● What is expected:
Write the records out once more, exactly as they appear below.

● Exercise materials:
__________

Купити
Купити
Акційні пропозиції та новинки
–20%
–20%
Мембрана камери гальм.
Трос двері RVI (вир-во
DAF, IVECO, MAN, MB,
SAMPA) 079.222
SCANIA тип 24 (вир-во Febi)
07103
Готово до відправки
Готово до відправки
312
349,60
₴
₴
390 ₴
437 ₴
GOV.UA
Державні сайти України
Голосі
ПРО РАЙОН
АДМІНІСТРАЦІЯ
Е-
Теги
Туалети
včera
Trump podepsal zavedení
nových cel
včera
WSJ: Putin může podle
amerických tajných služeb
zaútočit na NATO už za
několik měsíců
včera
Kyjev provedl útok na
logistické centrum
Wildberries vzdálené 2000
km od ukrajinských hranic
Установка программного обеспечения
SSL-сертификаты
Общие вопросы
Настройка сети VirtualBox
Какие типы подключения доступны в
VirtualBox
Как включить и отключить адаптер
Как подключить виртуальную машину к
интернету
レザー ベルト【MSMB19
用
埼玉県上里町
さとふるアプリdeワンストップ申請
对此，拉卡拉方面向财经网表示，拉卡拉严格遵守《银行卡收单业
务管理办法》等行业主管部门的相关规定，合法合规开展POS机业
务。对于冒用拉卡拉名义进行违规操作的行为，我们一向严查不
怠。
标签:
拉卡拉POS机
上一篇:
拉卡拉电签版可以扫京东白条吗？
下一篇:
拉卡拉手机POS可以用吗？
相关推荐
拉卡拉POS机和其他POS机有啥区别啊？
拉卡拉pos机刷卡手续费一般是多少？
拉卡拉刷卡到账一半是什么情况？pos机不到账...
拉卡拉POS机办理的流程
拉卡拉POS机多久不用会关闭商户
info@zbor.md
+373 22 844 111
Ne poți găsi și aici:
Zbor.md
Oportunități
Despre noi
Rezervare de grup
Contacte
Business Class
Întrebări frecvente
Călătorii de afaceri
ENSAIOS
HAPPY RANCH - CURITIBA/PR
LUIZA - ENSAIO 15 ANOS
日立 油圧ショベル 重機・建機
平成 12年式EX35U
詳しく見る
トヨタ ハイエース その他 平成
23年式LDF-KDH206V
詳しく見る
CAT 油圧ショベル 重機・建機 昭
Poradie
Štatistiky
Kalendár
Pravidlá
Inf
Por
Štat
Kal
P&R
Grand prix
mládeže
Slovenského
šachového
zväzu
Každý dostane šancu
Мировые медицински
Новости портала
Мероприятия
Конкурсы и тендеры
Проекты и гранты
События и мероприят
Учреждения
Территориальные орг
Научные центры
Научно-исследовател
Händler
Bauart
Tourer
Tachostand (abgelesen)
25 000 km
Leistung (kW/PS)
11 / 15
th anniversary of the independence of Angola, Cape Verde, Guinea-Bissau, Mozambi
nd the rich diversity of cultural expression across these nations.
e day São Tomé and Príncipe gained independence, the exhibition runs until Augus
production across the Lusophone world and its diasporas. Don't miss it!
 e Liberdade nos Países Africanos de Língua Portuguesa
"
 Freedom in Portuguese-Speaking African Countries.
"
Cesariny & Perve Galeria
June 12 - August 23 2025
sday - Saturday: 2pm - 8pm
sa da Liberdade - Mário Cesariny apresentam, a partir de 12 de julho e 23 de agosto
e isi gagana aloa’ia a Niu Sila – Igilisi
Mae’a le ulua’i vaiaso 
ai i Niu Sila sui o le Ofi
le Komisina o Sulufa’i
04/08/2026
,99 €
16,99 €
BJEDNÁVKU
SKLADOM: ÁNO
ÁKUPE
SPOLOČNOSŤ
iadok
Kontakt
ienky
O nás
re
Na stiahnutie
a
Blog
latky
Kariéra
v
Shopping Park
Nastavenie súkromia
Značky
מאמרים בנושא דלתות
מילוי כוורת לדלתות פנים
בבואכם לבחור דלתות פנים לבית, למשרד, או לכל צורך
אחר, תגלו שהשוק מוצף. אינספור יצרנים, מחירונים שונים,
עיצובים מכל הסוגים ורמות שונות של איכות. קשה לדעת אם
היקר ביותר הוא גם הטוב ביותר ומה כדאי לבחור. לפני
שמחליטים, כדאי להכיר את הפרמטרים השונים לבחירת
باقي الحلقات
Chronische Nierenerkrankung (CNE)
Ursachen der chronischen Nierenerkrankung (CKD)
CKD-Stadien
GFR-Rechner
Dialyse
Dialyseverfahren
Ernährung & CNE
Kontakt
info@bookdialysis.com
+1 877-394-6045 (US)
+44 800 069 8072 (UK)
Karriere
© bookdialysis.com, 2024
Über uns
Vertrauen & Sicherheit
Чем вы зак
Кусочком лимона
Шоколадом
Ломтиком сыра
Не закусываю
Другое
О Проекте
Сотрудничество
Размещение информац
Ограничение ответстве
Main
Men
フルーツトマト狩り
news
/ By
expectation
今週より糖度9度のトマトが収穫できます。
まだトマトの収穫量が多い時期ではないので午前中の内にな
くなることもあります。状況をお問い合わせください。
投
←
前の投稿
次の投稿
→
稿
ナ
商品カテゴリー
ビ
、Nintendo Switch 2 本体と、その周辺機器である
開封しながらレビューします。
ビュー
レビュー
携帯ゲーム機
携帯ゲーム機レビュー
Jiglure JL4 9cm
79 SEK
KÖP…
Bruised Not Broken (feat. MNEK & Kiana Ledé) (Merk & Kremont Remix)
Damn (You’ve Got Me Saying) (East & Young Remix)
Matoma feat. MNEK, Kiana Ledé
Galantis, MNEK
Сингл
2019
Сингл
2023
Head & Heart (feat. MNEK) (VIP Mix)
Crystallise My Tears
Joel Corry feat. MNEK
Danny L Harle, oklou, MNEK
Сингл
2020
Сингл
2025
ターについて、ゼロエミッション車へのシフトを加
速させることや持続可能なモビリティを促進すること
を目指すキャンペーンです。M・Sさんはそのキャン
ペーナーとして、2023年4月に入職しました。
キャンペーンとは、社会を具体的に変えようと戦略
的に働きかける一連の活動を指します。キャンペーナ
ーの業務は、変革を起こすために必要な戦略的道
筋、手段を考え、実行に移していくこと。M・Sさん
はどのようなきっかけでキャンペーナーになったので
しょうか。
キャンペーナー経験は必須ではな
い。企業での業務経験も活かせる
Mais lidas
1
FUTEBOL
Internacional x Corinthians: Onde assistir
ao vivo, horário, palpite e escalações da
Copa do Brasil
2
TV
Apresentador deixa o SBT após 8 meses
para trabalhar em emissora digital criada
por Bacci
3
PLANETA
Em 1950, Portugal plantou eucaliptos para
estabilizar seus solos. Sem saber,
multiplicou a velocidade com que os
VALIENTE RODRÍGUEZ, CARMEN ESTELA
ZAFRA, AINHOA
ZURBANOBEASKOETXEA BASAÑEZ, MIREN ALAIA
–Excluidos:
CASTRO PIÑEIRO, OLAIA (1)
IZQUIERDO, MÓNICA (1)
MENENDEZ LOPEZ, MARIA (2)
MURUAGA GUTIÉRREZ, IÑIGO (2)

__________

● Solution for this problem:
Купити
Купити
Акційні пропозиції та новинки
–20%
–20%
Мембрана камери гальм.
Трос двері RVI (вир-во
DAF, IVECO, MAN, MB,
SAMPA) 079.222
SCANIA тип 24 (вир-во Febi)
07103
Готово до відправки
Готово до відправки
312
349,60
₴
₴
390 ₴
437 ₴
GOV.UA
Державні сайти України
Голосі
ПРО РАЙОН
АДМІНІСТРАЦІЯ
Е-
Теги
Туалети
včera
Trump podepsal zavedení
nových cel
včera
WSJ: Putin může podle
amerických tajných služeb
zaútočit na NATO už za
několik měsíců
včera
Kyjev provedl útok na
logistické centrum
Wildberries vzdálené 2000
km od ukrajinských hranic
Установка программного обеспечения
SSL-сертификаты
Общие вопросы
Настройка сети VirtualBox
Какие типы подключения доступны в
VirtualBox
Как включить и отключить адаптер
Как подключить виртуальную машину к
интернету
レザー ベルト【MSMB19
用
埼玉県上里町
さとふるアプリdeワンストップ申請
对此，拉卡拉方面向财经网表示，拉卡拉严格遵守《银行卡收单业
务管理办法》等行业主管部门的相关规定，合法合规开展POS机业
务。对于冒用拉卡拉名义进行违规操作的行为，我们一向严查不
怠。
标签:
拉卡拉POS机
上一篇:
拉卡拉电签版可以扫京东白条吗？
下一篇:
拉卡拉手机POS可以用吗？
相关推荐
拉卡拉POS机和其他POS机有啥区别啊？
拉卡拉pos机刷卡手续费一般是多少？
拉卡拉刷卡到账一半是什么情况？pos机不到账...
拉卡拉POS机办理的流程
拉卡拉POS机多久不用会关闭商户
info@zbor.md
+373 22 844 111
Ne poți găsi și aici:
Zbor.md
Oportunități
Despre noi
Rezervare de grup
Contacte
Business Class
Întrebări frecvente
Călătorii de afaceri
ENSAIOS
HAPPY RANCH - CURITIBA/PR
LUIZA - ENSAIO 15 ANOS
日立 油圧ショベル 重機・建機
平成 12年式EX35U
詳しく見る
トヨタ ハイエース その他 平成
23年式LDF-KDH206V
詳しく見る
CAT 油圧ショベル 重機・建機 昭
Poradie
Štatistiky
Kalendár
Pravidlá
Inf
Por
Štat
Kal
P&R
Grand prix
mládeže
Slovenského
šachového
zväzu
Každý dostane šancu
Мировые медицински
Новости портала
Мероприятия
Конкурсы и тендеры
Проекты и гранты
События и мероприят
Учреждения
Территориальные орг
Научные центры
Научно-исследовател
Händler
Bauart
Tourer
Tachostand (abgelesen)
25 000 km
Leistung (kW/PS)
11 / 15
th anniversary of the independence of Angola, Cape Verde, Guinea-Bissau, Mozambi
nd the rich diversity of cultural expression across these nations.
e day São Tomé and Príncipe gained independence, the exhibition runs until Augus
production across the Lusophone world and its diasporas. Don't miss it!
 e Liberdade nos Países Africanos de Língua Portuguesa
"
 Freedom in Portuguese-Speaking African Countries.
"
Cesariny & Perve Galeria
June 12 - August 23 2025
sday - Saturday: 2pm - 8pm
sa da Liberdade - Mário Cesariny apresentam, a partir de 12 de julho e 23 de agosto
e isi gagana aloa’ia a Niu Sila – Igilisi
Mae’a le ulua’i vaiaso 
ai i Niu Sila sui o le Ofi
le Komisina o Sulufa’i
04/08/2026
,99 €
16,99 €
BJEDNÁVKU
SKLADOM: ÁNO
ÁKUPE
SPOLOČNOSŤ
iadok
Kontakt
ienky
O nás
re
Na stiahnutie
a
Blog
latky
Kariéra
v
Shopping Park
Nastavenie súkromia
Značky
מאמרים בנושא דלתות
מילוי כוורת לדלתות פנים
בבואכם לבחור דלתות פנים לבית, למשרד, או לכל צורך
אחר, תגלו שהשוק מוצף. אינספור יצרנים, מחירונים שונים,
עיצובים מכל הסוגים ורמות שונות של איכות. קשה לדעת אם
היקר ביותר הוא גם הטוב ביותר ומה כדאי לבחור. לפני
שמחליטים, כדאי להכיר את הפרמטרים השונים לבחירת
باقي الحلقات
Chronische Nierenerkrankung (CNE)
Ursachen der chronischen Nierenerkrankung (CKD)
CKD-Stadien
GFR-Rechner
Dialyse
Dialyseverfahren
Ernährung & CNE
Kontakt
info@bookdialysis.com
+1 877-394-6045 (US)
+44 800 069 8072 (UK)
Karriere
© bookdialysis.com, 2024
Über uns
Vertrauen & Sicherheit
Чем вы зак
Кусочком лимона
Шоколадом
Ломтиком сыра
Не закусываю
Другое
О Проекте
Сотрудничество
Размещение информац
Ограничение ответстве
Main
Men
フルーツトマト狩り
news
/ By
expectation
今週より糖度9度のトマトが収穫できます。
まだトマトの収穫量が多い時期ではないので午前中の内にな
くなることもあります。状況をお問い合わせください。
投
←
前の投稿
次の投稿
→
稿
ナ
商品カテゴリー
ビ
、Nintendo Switch 2 本体と、その周辺機器である
開封しながらレビューします。
ビュー
レビュー
携帯ゲーム機
携帯ゲーム機レビュー
Jiglure JL4 9cm
79 SEK
KÖP…
Bruised Not Broken (feat. MNEK & Kiana Ledé) (Merk & Kremont Remix)
Damn (You’ve Got Me Saying) (East & Young Remix)
Matoma feat. MNEK, Kiana Ledé
Galantis, MNEK
Сингл
2019
Сингл
2023
Head & Heart (feat. MNEK) (VIP Mix)
Crystallise My Tears
Joel Corry feat. MNEK
Danny L Harle, oklou, MNEK
Сингл
2020
Сингл
2025
ターについて、ゼロエミッション車へのシフトを加
速させることや持続可能なモビリティを促進すること
を目指すキャンペーンです。M・Sさんはそのキャン
ペーナーとして、2023年4月に入職しました。
キャンペーンとは、社会を具体的に変えようと戦略
的に働きかける一連の活動を指します。キャンペーナ
ーの業務は、変革を起こすために必要な戦略的道
筋、手段を考え、実行に移していくこと。M・Sさん
はどのようなきっかけでキャンペーナーになったので
しょうか。
キャンペーナー経験は必須ではな
い。企業での業務経験も活かせる
Mais lidas
1
FUTEBOL
Internacional x Corinthians: Onde assistir
ao vivo, horário, palpite e escalações da
Copa do Brasil
2
TV
Apresentador deixa o SBT após 8 meses
para trabalhar em emissora digital criada
por Bacci
3
PLANETA
Em 1950, Portugal plantou eucaliptos para
estabilizar seus solos. Sem saber,
multiplicou a velocidade com que os
VALIENTE RODRÍGUEZ, CARMEN ESTELA
ZAFRA, AINHOA
ZURBANOBEASKOETXEA BASAÑEZ, MIREN ALAIA
–Excluidos:
CASTRO PIÑEIRO, OLAIA (1)
IZQUIERDO, MÓNICA (1)
MENENDEZ LOPEZ, MARIA (2)
MURUAGA GUTIÉRREZ, IÑIGO (2)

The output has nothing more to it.